* WHAT TO DO *
After locating the line that contains "Sample Renewal Rider (929, 1235)", output that line and each one following it, exactly, to the end of the entries. No pictures.

* AVAILABLE RECORDS *
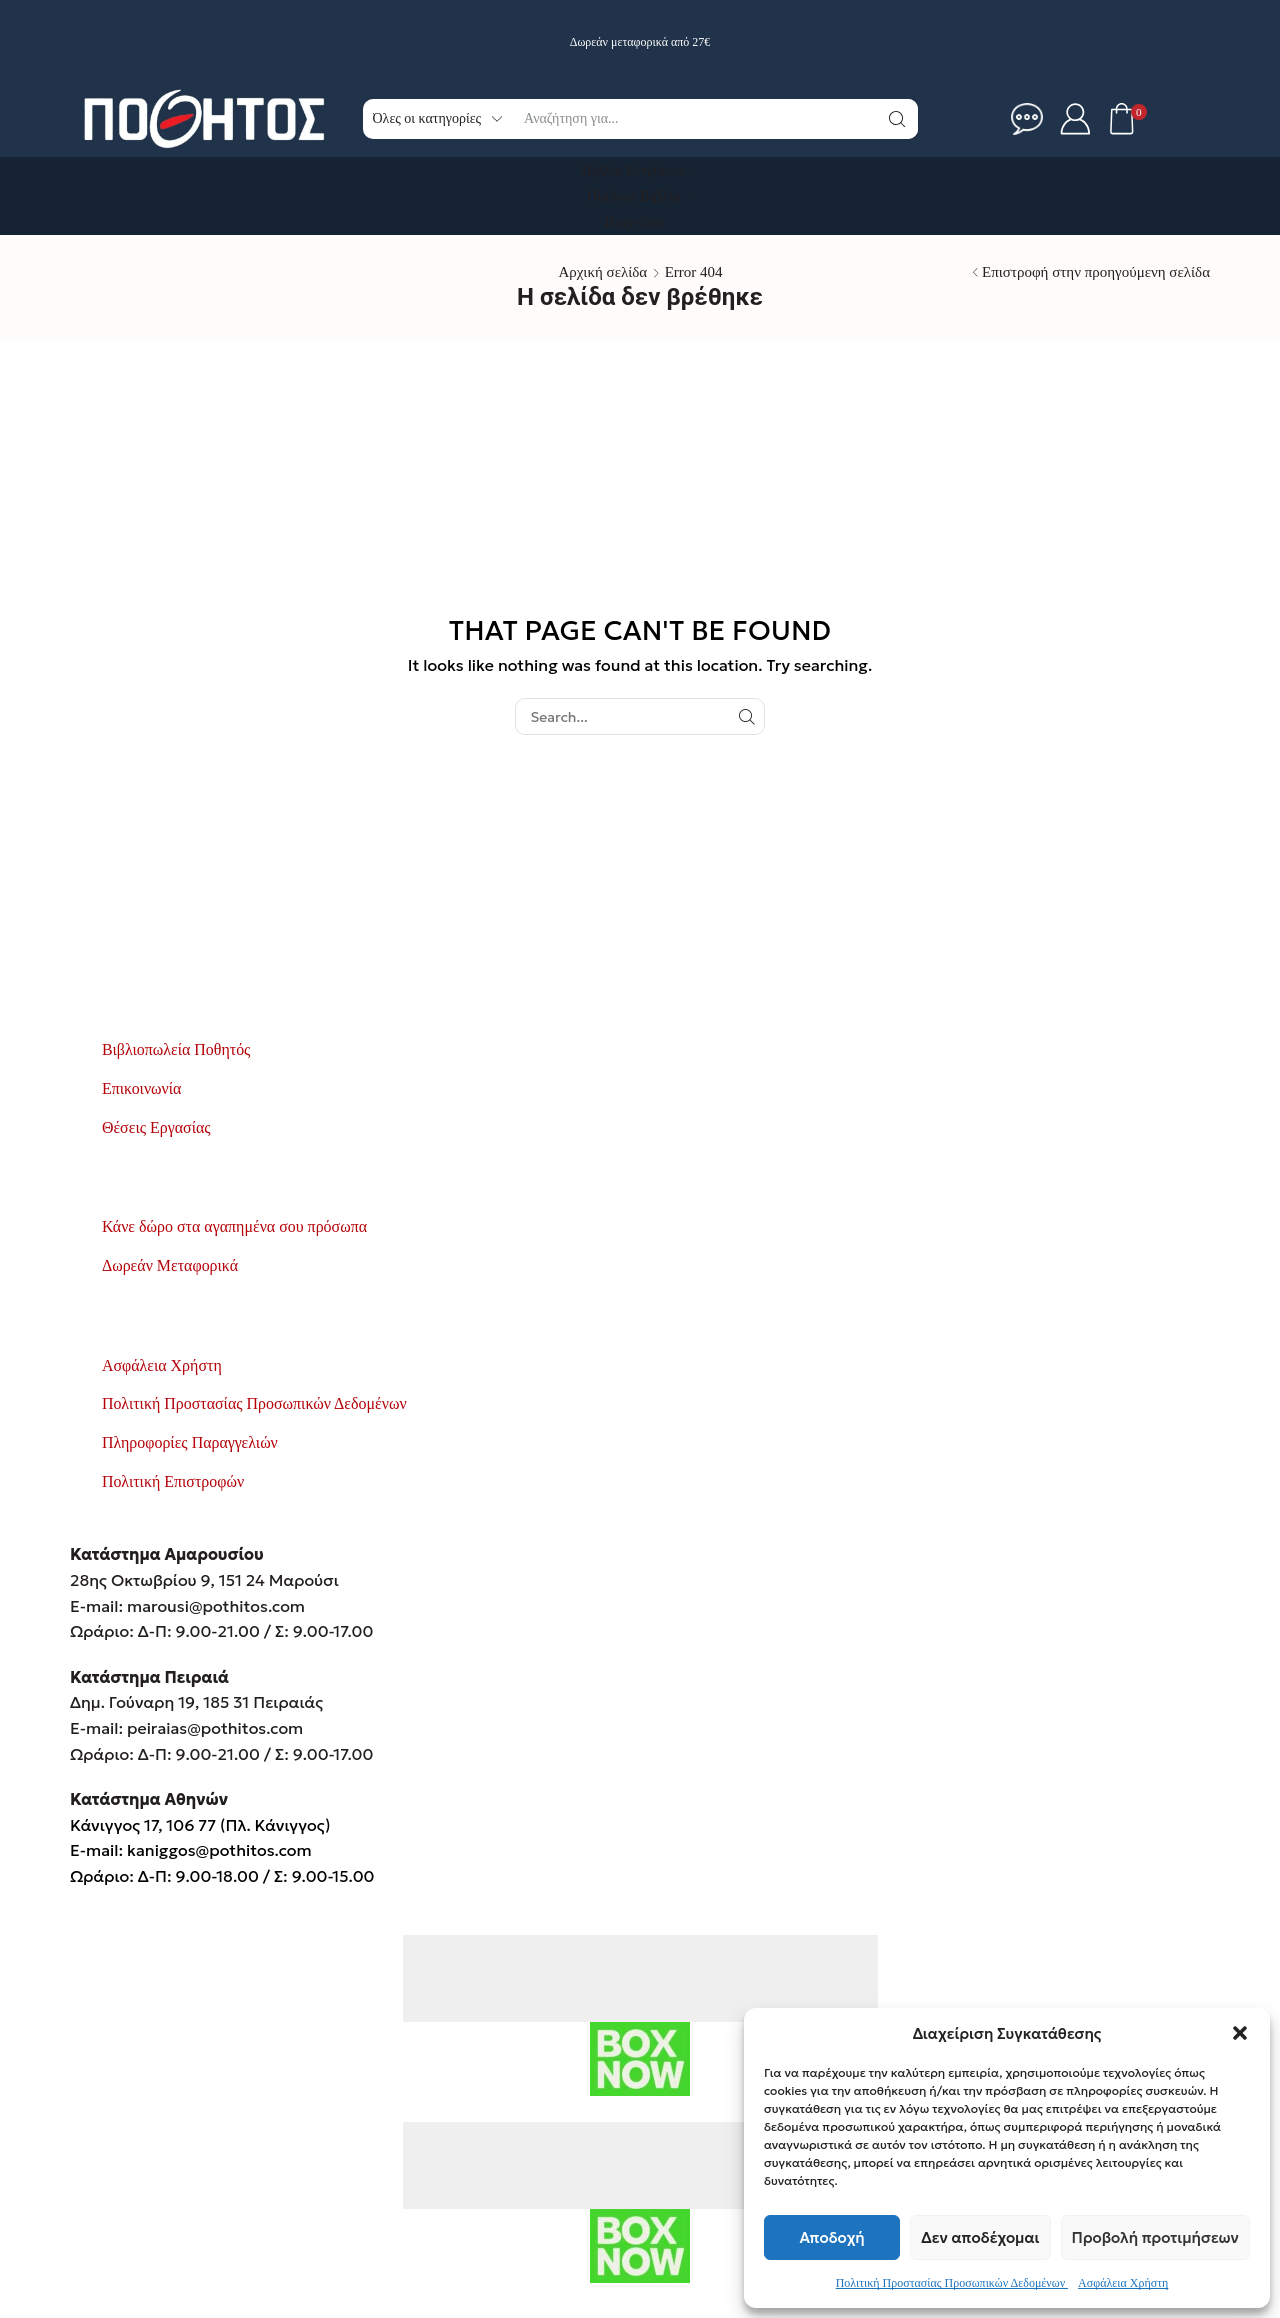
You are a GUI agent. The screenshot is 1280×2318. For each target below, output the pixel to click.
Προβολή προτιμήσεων (1155, 2237)
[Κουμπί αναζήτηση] (898, 119)
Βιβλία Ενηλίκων (640, 170)
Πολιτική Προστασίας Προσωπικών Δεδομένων (952, 2283)
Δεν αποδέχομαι (980, 2237)
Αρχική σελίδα (602, 272)
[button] (1240, 2033)
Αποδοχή (832, 2237)
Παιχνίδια (640, 222)
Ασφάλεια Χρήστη (1123, 2283)
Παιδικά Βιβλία (640, 196)
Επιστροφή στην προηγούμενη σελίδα (1096, 272)
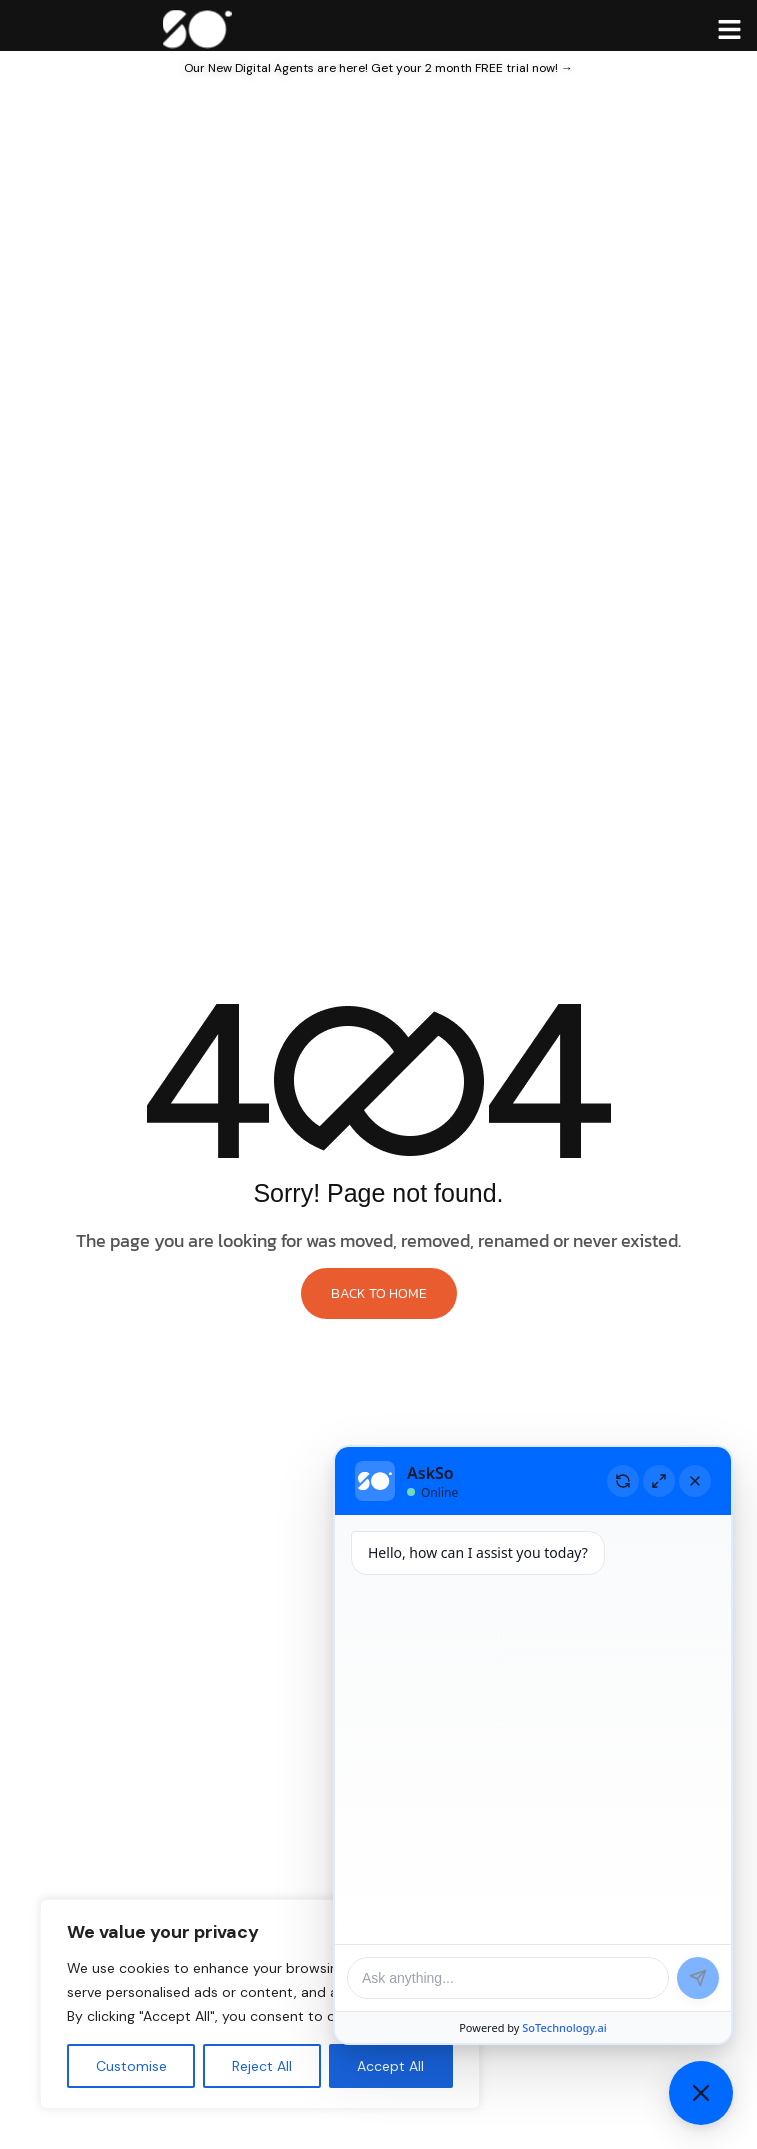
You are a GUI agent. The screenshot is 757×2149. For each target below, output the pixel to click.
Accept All (390, 2066)
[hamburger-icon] (729, 28)
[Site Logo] (196, 27)
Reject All (262, 2066)
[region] (260, 2004)
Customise (131, 2066)
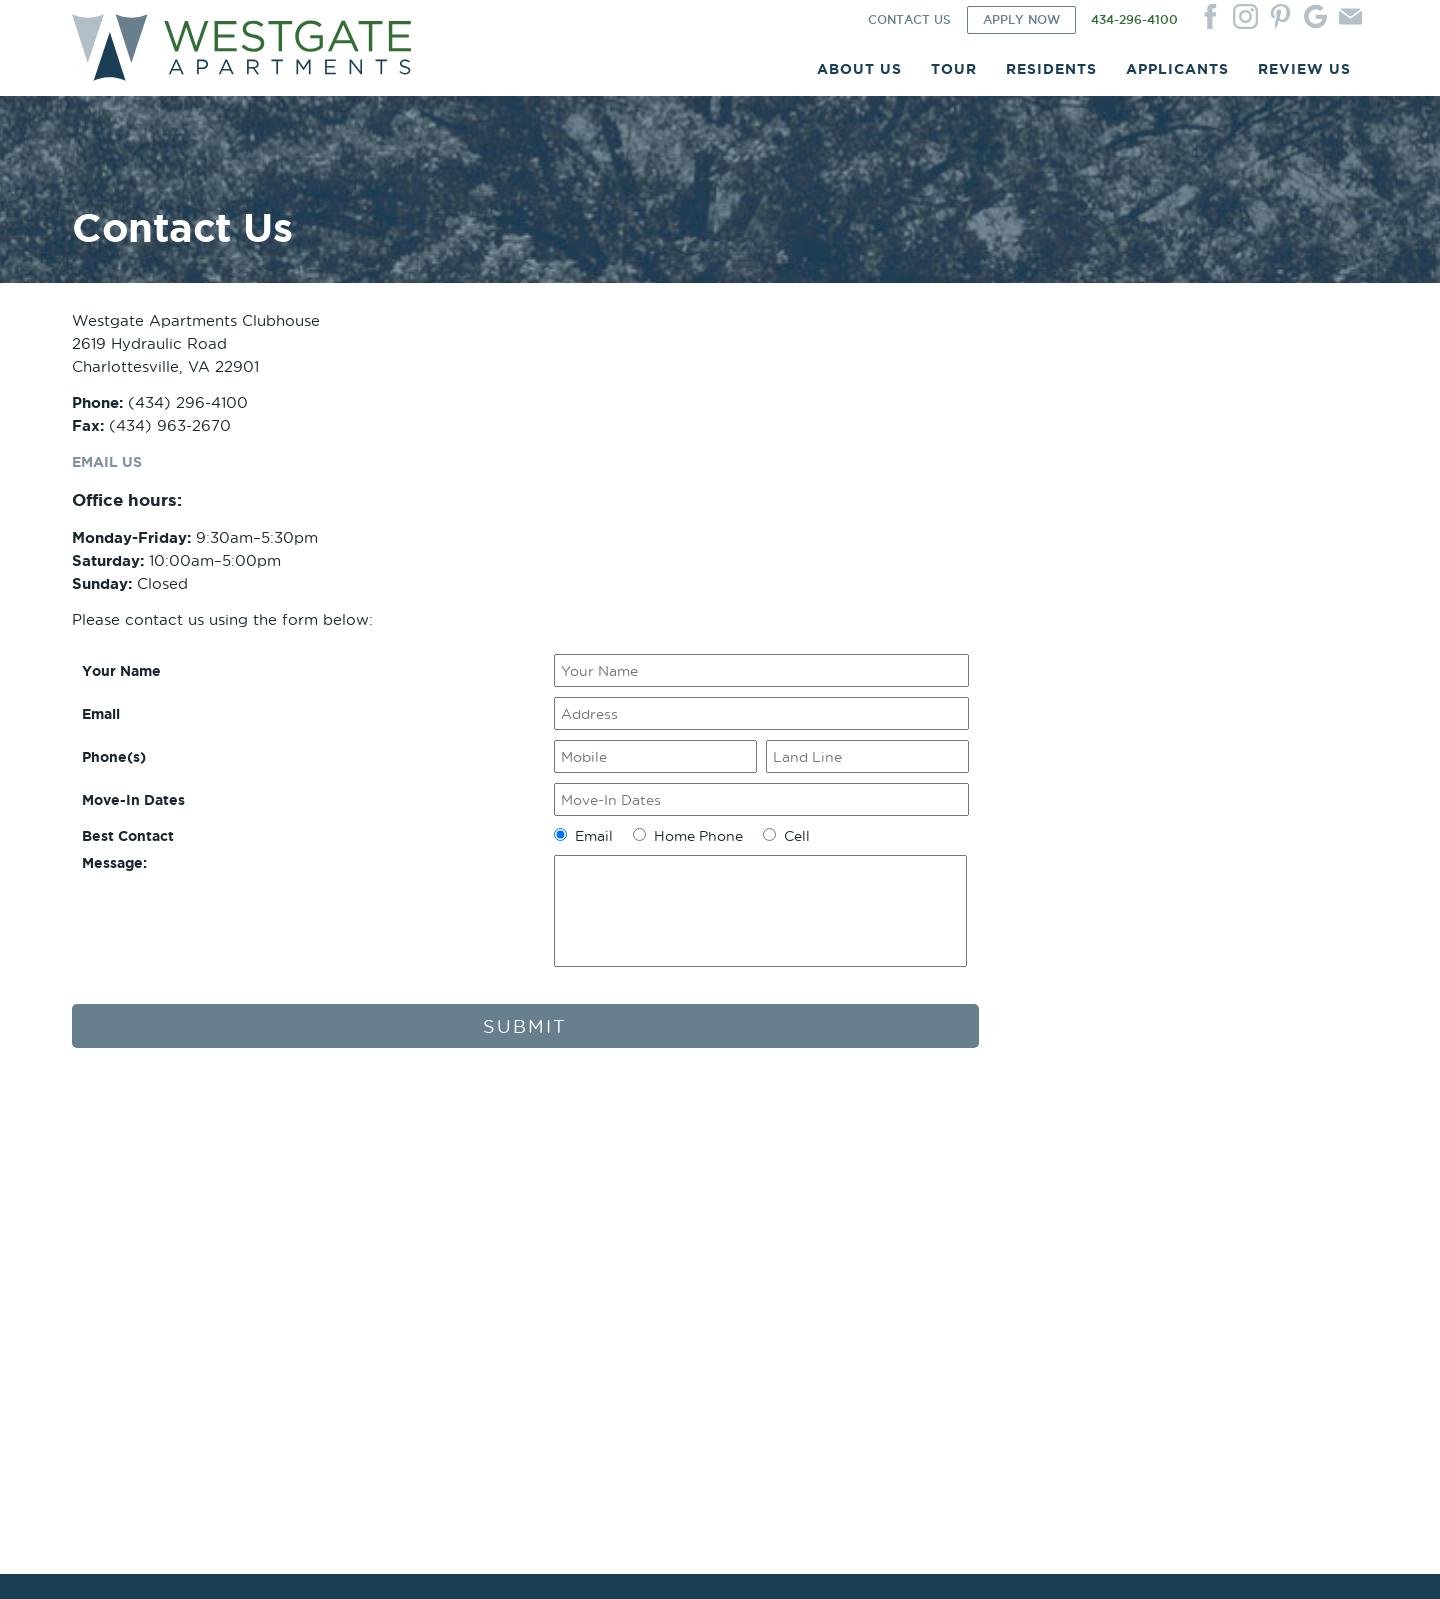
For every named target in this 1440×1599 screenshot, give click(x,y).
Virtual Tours (373, 1251)
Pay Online (630, 1235)
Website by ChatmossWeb (419, 1561)
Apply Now (895, 1203)
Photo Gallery (375, 1203)
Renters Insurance (652, 1251)
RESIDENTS (1051, 75)
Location (98, 1203)
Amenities (101, 1251)
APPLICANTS (1177, 75)
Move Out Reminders (661, 1283)
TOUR (954, 75)
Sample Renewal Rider (929, 1235)
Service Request (647, 1219)
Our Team (101, 1235)
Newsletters (634, 1267)
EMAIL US (109, 503)
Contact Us (1158, 1203)
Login (615, 1203)
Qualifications (902, 1251)
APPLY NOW (1021, 26)
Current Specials (384, 1283)
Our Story (101, 1219)
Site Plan (361, 1219)
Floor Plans (368, 1235)
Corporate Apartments (140, 1267)
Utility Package (380, 1267)
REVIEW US (1304, 75)
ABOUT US (859, 75)
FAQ (85, 1283)
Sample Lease (903, 1219)
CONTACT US (909, 26)
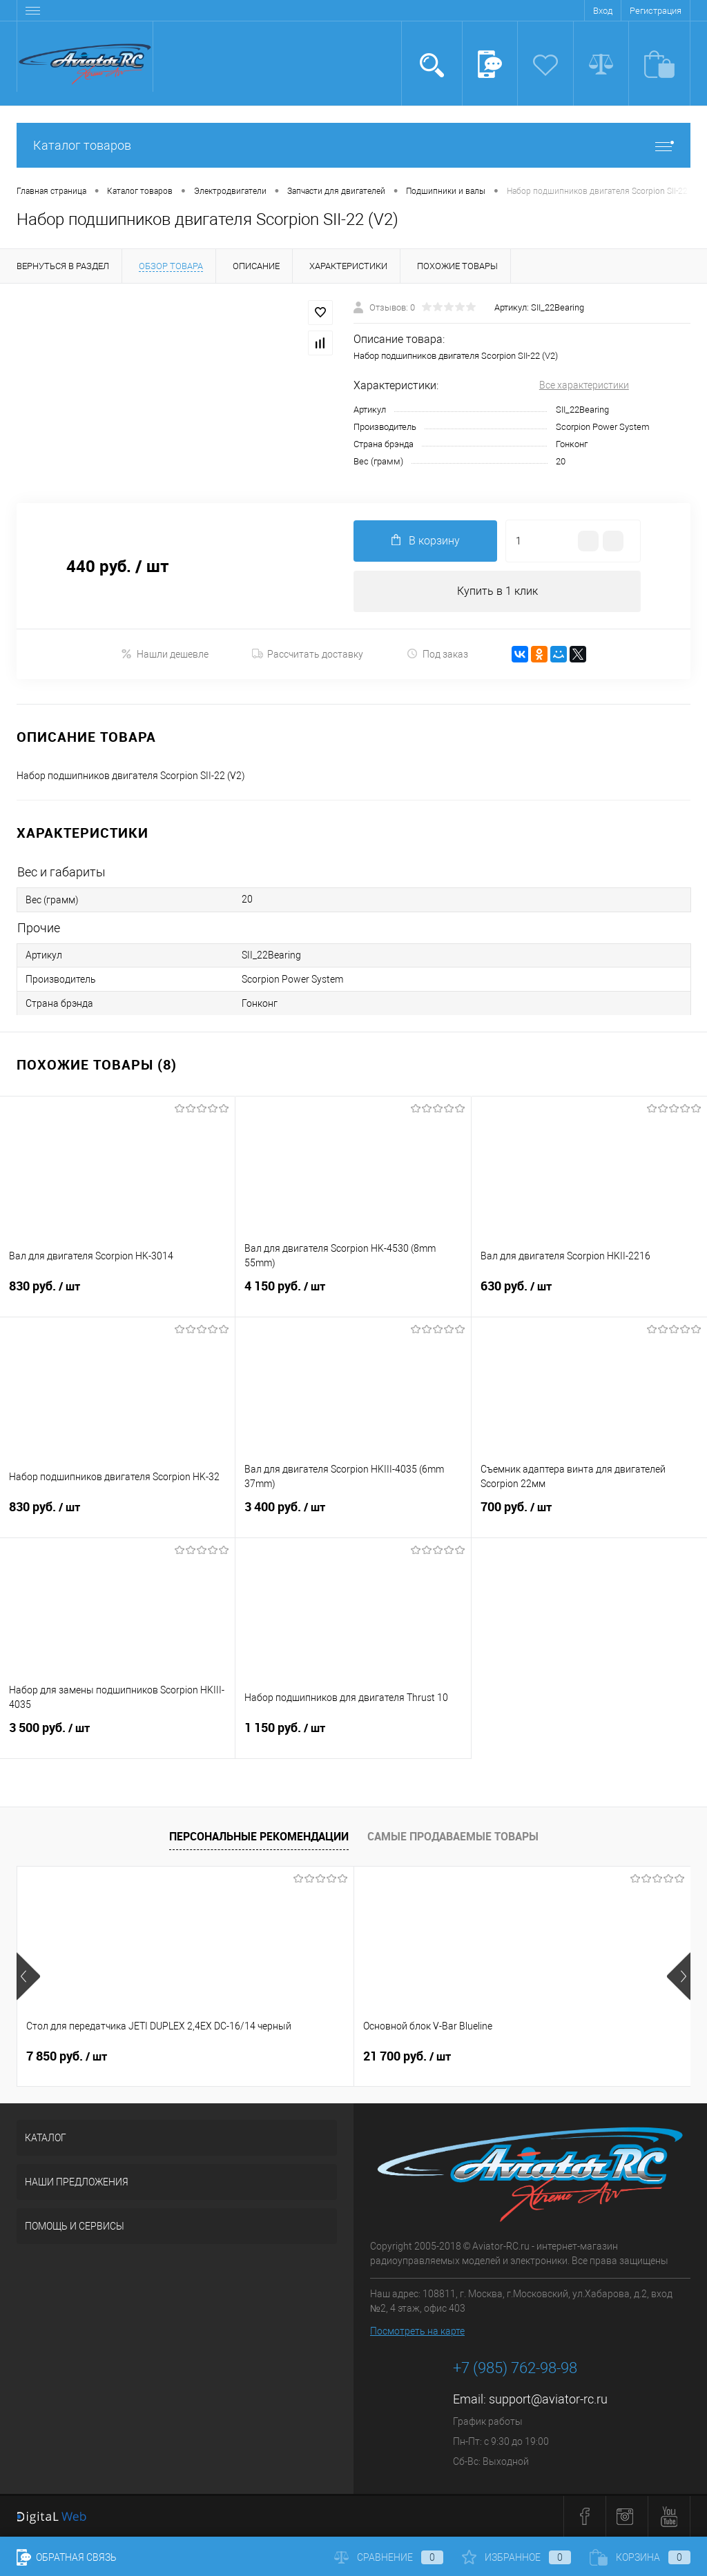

* FINISHED TASK *
Sample Renewal Rider (929, 1235)
Service Request (647, 1219)
Our Team (101, 1235)
Newsletters (634, 1267)
EMAIL US (109, 503)
Contact Us (1158, 1203)
Login (615, 1203)
Qualifications (902, 1251)
APPLY NOW (1021, 26)
Current Specials (384, 1283)
Our Story (101, 1219)
Site Plan (361, 1219)
Floor Plans (368, 1235)
Corporate Apartments (140, 1267)
Utility Package (380, 1267)
REVIEW US (1304, 75)
ABOUT US (859, 75)
FAQ (85, 1283)
Sample Lease (903, 1219)
CONTACT US (909, 26)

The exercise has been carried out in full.